円安と物価高への対応は
「円安による物価高がどれくらい続くかとても不安です」(37歳・女性)
と感じる方も多いようです。そこで本記事では、「円安による物価高がどれくらい続くのか?」について筆者の見解をまとめます。
そもそも、なぜ円安なのか?
本題に移る前に、そもそもなぜ円安になったのかについて考えてみましょう。筆者は、大きな理由は以下の2つが重なったためと認識しています。
1つは日本の政策金利が極めて低いことです。
日本の政策金利は0.25%で、これは物価の上昇率よりも低い数字です。乱暴な言い方をすると、借金をして何かを買ってインフレに便乗するほうが得をできる環境です。
たとえば、2~3%くらいの金利で銀行からお金を借りて、利回り5~6%の不動産に投資をするとか、配当利回り4~5%の株式に投資することができてしまいます。借金するだけ得になるということです。
普通ならこんな環境が続くと物価が暴走します。2022年には、アメリカやヨーロッパなど多くの国でインフレ率が異常に高くなりました。これは、コロナ危機のときに世界中が大規模な金融緩和を行ったからです。
はっきりとした理由は分かりませんが、なぜか日本は諸外国と比べるとインフレがマイルドです。しかし、金融緩和が行き過ぎるとインフレが暴走しかねないことは、頭の片隅に入れておくべきでしょう。
もう1つは海外の政策金利が高いことです。
インフレの暴走を抑えるため、アメリカを始めとする外国の政策金利は高いです。アメリカの政策金利は5.5%ですし、隣国の韓国の政策金利は3.5%です。
国内外で金利差が広がると、別の問題が生じます。「金利の低い日本円で融資を受けて、金利の高い外国の国債を買って金利差で儲けよう」という取引が広がるからです。これを、キャリー・トレード(キャリー取引)と言います。
足元の円安は、このキャリートレードの影響も大きいと言われています。
円安による物価高がどれくらい続くのか?
円安の原因が分かったところで、本題へ移りましょう。

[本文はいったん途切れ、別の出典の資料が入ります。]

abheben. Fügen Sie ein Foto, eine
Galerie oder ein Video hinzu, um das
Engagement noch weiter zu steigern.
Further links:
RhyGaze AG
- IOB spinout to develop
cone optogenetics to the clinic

円安による物価高は、どれくらい続くのでしょうか。
円安がいつまで続くか、はっきりとした日時を言い当てることはできません。その代わりに、「何が起きると円高になるか」というストーリーを思い描くことは可能です。
円安が終わるとすれば、先に触れた円安の原因がなくなったときです。可能性があるとすれば、(1)日本銀行が政策金利を引き上げるか、(2)諸外国が政策金利を引き下げるか、のどちらかでしょう。
1つ目が、日本銀行が政策金利を引き上げた場合です。
2024年7月末、日本銀行はやっと政策金利を0.25%に引き上げました。おそらく円安を嫌っての利上げでしょうが、この調子でどんどん金利を引き上げるなら、円安が一段落して、円高が進む可能性があります。
2つ目が、諸外国が政策金利を引き下げた場合です。
2024年6月上旬、欧州中央銀行(ECB)が政策金利を4.5%から4.25%に引き下げました。ヨーロッパと日本の金利差が縮まったことで、ユーロ円の円安基調は和らぎそうです。
まだアメリカは利下げしていませんが、景気に減速兆候が見られたときには利下げするでしょう。そのときには、円安が落ち着き、円高が進みそうです。

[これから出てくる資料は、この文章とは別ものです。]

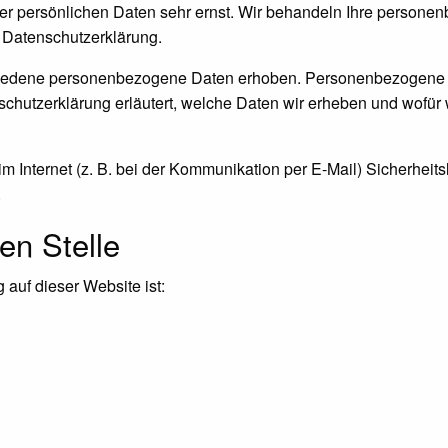
rer persönlichen Daten sehr ernst. Wir behandeln Ihre persone
 Datenschutzerklärung.
iedene personenbezogene Daten erhoben. Personenbezogene Da
schutzerklärung erläutert, welche Daten wir erheben und wofür w
m Internet (z. B. bei der Kommunikation per E-Mail) Sicherheit
.
en Stelle
 auf dieser Website ist:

いずれにせよ、金利差が縮まることで、円安が止まる可能性があります。ただし、金利差が再び広がる兆しが見られた場合、円安がさらに進む可能性があると頭の片隅に入れておきましょう。
円安による物価高への対策
さいごに、円安による物価高に備えるために、何ができるか考えてみましょう。インフレに備える有効な手段は、(1)株式を買って配当収入を受け取る、(2)不動産を買って家賃収入を受け取る、(3)国債を買って利息収入を受け取る、(4)純金を買って資産価値をインフレに連動させる、といった方法が考えられます。
(1)と(2)……株式と不動産は、資産評価額が景気と連動する傾向があります。つまり景気が良いときには儲かりますが、景気が悪くなると損をする恐れがあります。

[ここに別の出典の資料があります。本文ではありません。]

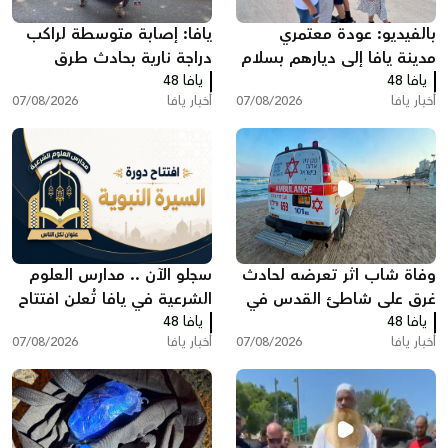
بالفيديو: عودة معتمري
يافا: إصابة متوسطة لراكب
مدينة يافا إلى ديارهم بسلام
دراجة نارية بحادث طرق
يافا 48
بعد أداء مناسك العمرة
يافا 48
أخبار يافا
07/08/2026
أخبار يافا
07/08/2026
وفاة شاب اثر تعرضه لحادث
سجلو الآن .. مدارس العلوم
غرق على شاطئ القدس في
الشرعية في يافا تُعلن افتتاح
يافا 48
بات يام جنوب يافا
يافا 48
دورة "السيرة النبوية"
أخبار يافا
07/08/2026
أخبار يافا
07/08/2026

(3)と(4)……国債と純金は、資産評価額が景気と連動しにくいです。景気が良くても儲けにくいですが、景気が悪くても損をしにくいと想定できます。
どの方法でインフレに備えるかは人それぞれですが、筆者は「当面、日本の景気は良いだろう」と考えて株式を多めに保有しています。景気の見通しが悪いと考えるなら、国債金利が低いので純金を買うのが良い気がします。
「景気がどう転ぶか分からない」という方は、それぞれの資産を両方とも持つことで、どちらのシナリオにも備えることもできるでしょう。
まとめ
円安による物価高が続いて、「貯金の価値が目減りしてしまうのでは」と心配になる方は多いでしょう。為替レートは政策金利の影響を強く受けます。国内外の金融政策を見守りつつ、上手にインフレに備えたいですね。